Boullier Dominique Georges Léon

Langue:

English

Summary

The course will deliver all the conceptual and technical resources required for managing a user-centered design process that depends more and more on sophisticated quantification methods.

Content

User experience is the target and the resource of the digital economy: provide new valuable experience, get the feedback from traces and tests, trigger the contribution from online communities and reinvent the product, the service, the content. Digital Humanities provide new attractive user experiences. They also design the sensors, the traces, the tests, the metrics and the concepts for understanding user's behavior. The course will deliver all the conceptual and technical resources required for managing a user-centered design process that depends more and more on sophisticated quantification methods.

Content:

1/ History of cognitive technologies and innovations  (session 1 and 2)

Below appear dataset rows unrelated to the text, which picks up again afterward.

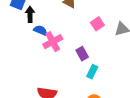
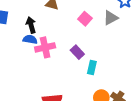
black arrow: (30, 14) -> (31, 25), moved
pink cross: (53, 42) -> (45, 47), turned 30

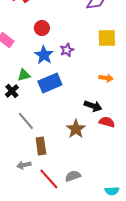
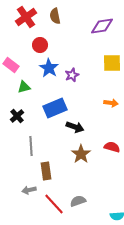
red circle: (42, 28) -> (40, 45), moved
blue star: (44, 55) -> (49, 68), moved
green triangle: (24, 75) -> (24, 87), moved
black arrow: (93, 106) -> (75, 127), moved
gray line: (26, 121) -> (31, 146), turned 36

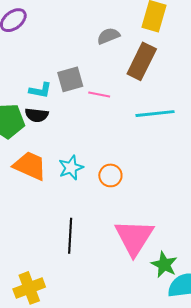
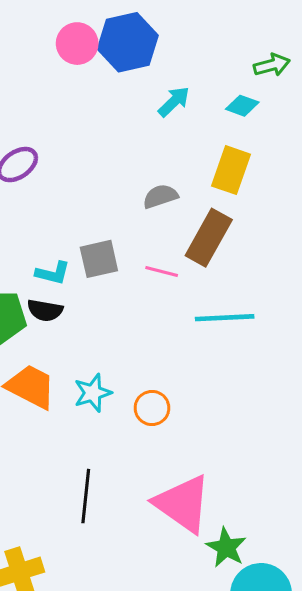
pink line: (99, 94) -> (162, 271), moved
pink triangle: (134, 237) -> (183, 504), turned -30

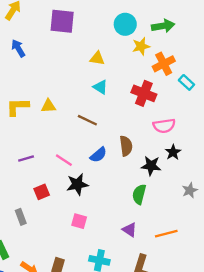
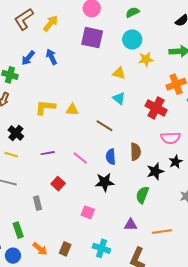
cyan circle: (125, 24) -> (132, 39), moved
yellow star: (141, 46) -> (146, 59), moved
blue semicircle: (98, 155) -> (111, 157), turned 119
black star: (151, 166) -> (155, 171), turned -30
black star: (77, 184) -> (105, 182), moved
red square: (42, 192) -> (58, 184), turned -32
purple triangle: (130, 230) -> (131, 225), turned -40

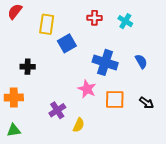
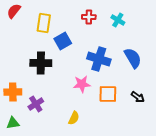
blue semicircle: (141, 61) -> (133, 58), size x1.5
black cross: (28, 67) -> (41, 63), moved, size x1.5
pink star: (87, 89) -> (82, 84), turned -30
purple cross: (57, 110) -> (36, 104), moved

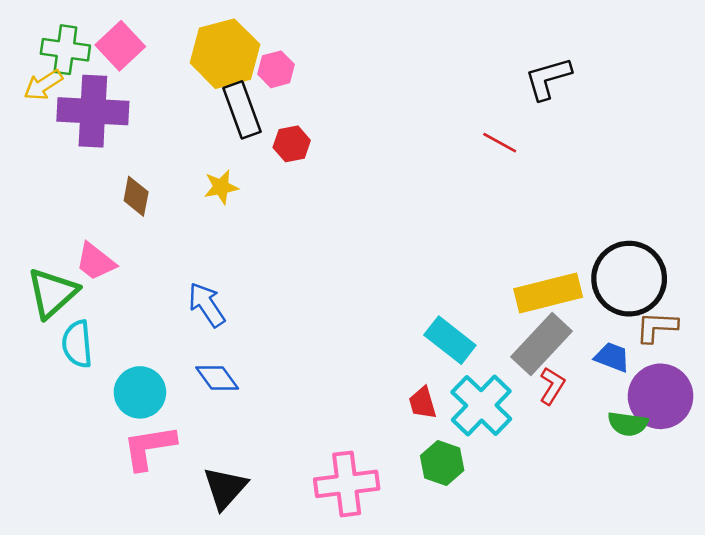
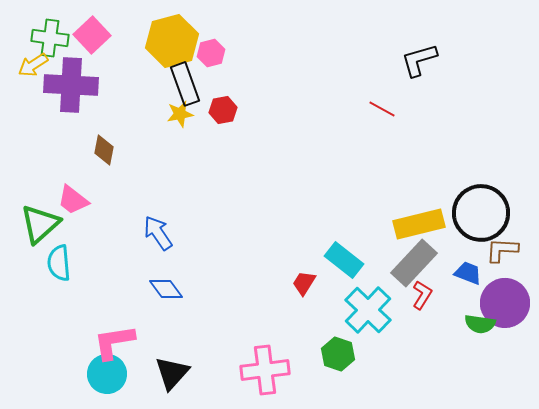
yellow star: (221, 187) -> (180, 114), moved
cyan circle: (140, 392) -> (107, 374), moved
red trapezoid: (422, 403) -> (304, 283), moved, turned 48

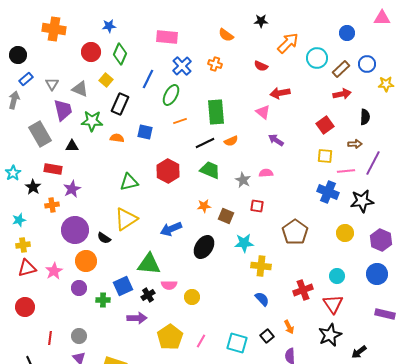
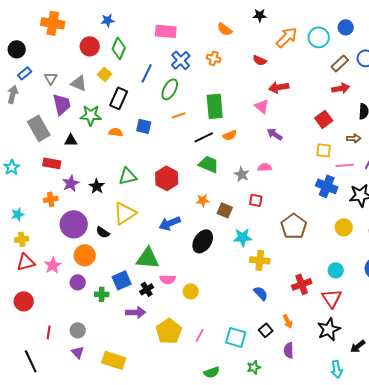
cyan circle: (317, 58) -> (319, 37), moved
red hexagon: (168, 171) -> (167, 178), moved
black star: (33, 187) -> (97, 186), moved

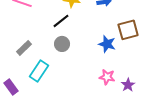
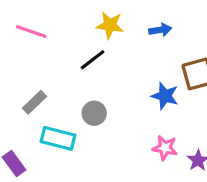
gray circle: (62, 44) -> (94, 113), moved
cyan rectangle: (39, 71) -> (58, 138), turned 70

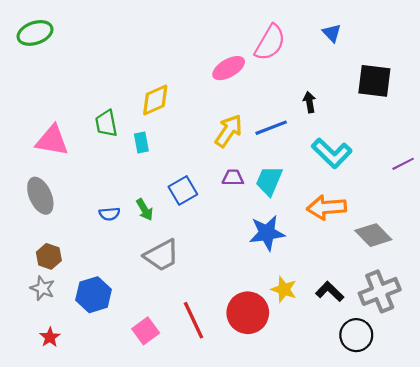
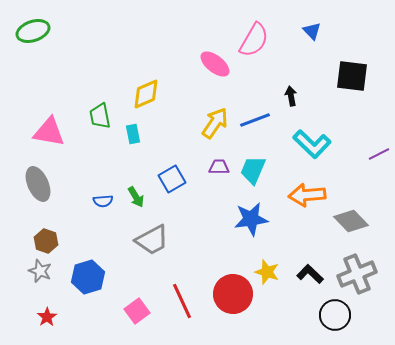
pink ellipse: (229, 68) -> (215, 64), turned 68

a/ Historical landmarks in  cognitive technologies

Goody: writing

Eisenstein: printing

Panofsky and Alpers: perspective

b/ History and sociology of innovations

(related to content industry and UX)

Telecoms, computer interfaces, internet, photography, music. Technical evolution and business models

2/ Cultural differences in user experience (session 3 and 4)

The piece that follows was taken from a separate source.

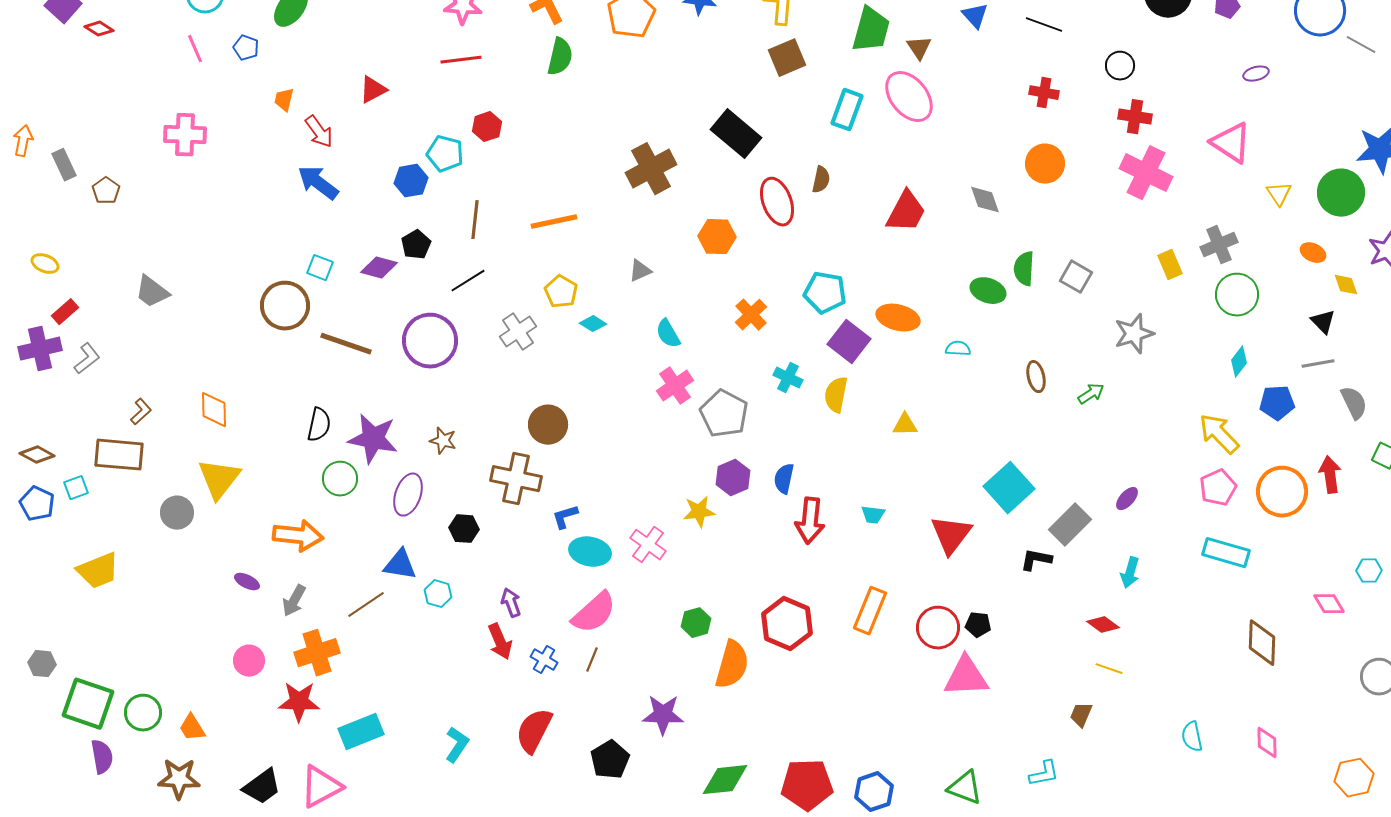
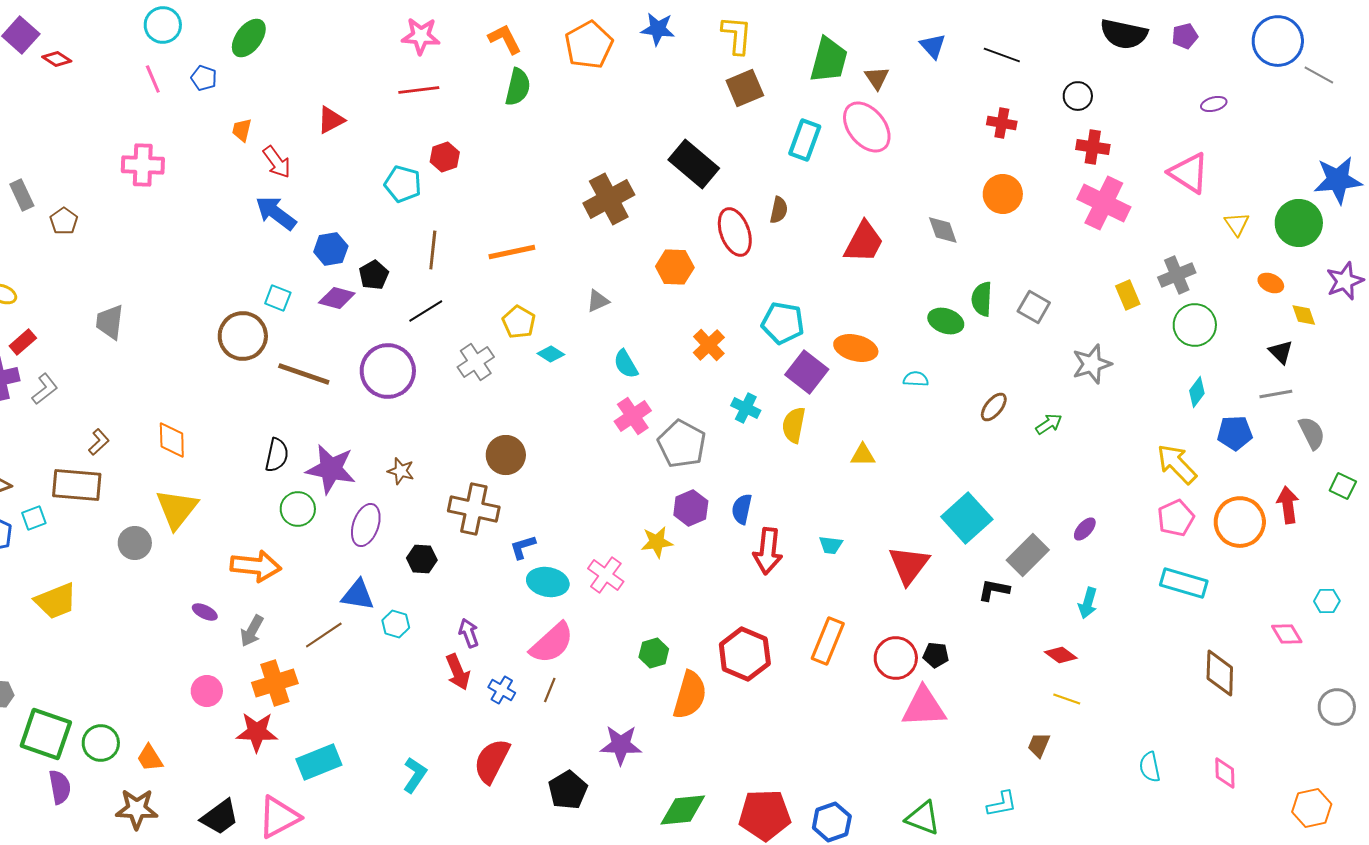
blue hexagon: (411, 181) -> (331, 249), moved
gray trapezoid: (152, 292) -> (110, 322), turned 60
brown ellipse: (1036, 377) -> (994, 407), turned 52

a/ A primer on anthropology and theories of representation

Descola (four ontologies)

Translation : linguistic and cultural stakes and theories

Digital experience around the world (the phone as the universal device or not?)

Culturonomics ( Manovich)

b/ Sociotechnical analysis of innovations and appropriation processes

Theory of diffusion (Rogers)

Appropriation and reinvention : case studies and strategies

Generation gap: learning by immersion, imitation and training, primer and secondary socialization processes.

3/Cognitive and semiotics dimensions of UX (session 5 and 6)

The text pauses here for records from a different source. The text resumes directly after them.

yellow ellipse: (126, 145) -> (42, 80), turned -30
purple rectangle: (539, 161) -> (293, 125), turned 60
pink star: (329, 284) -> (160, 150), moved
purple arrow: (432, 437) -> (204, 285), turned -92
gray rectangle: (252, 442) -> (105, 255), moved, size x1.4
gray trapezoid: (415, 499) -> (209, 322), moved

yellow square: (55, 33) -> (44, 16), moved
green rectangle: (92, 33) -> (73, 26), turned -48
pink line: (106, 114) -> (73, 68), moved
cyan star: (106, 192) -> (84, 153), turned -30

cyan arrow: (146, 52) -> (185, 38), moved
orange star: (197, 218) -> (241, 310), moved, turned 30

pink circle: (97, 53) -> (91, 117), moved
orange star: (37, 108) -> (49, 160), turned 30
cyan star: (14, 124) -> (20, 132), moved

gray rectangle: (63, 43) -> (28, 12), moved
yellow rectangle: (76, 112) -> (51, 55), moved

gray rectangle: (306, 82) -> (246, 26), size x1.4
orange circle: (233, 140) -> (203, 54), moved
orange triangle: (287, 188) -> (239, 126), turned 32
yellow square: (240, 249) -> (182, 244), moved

a/ Perception, memory and attention

Perception: salience, features

Gestalt theory

Learning processes

Problem solving and decision theories

Distributed cognition approaches (Suchman, Hutchins)

Human-Machine Interaction theories and methods

Attention economy

b/ Semiotics

Index, symbol, sign (Peirce)

Structural semiotics (Greimas) and narratology

Graphic semiology (Bertin)

Data viz issues and concepts (tables, timelines, maps, and dashboards)

4/ Quantification and feedback of UX (session 7, 8 and 9)

a/ Big Data in quantification history: statistics, surveys, polls and social listening. (Desrosières)

Propagation and memetics metrics (Kleinberg, Leskovec)

b/ Audience theories, design and methods

Media theory (Mc Luhan)

The phantom public (Lippmann)

Two-step flow (Katz Lazarsfeld) and influence

From panels and focus groups to social listening

c/ Psychometrics and tests

Natively digital traces, on line/ offline and mixed methods (consumer journeys).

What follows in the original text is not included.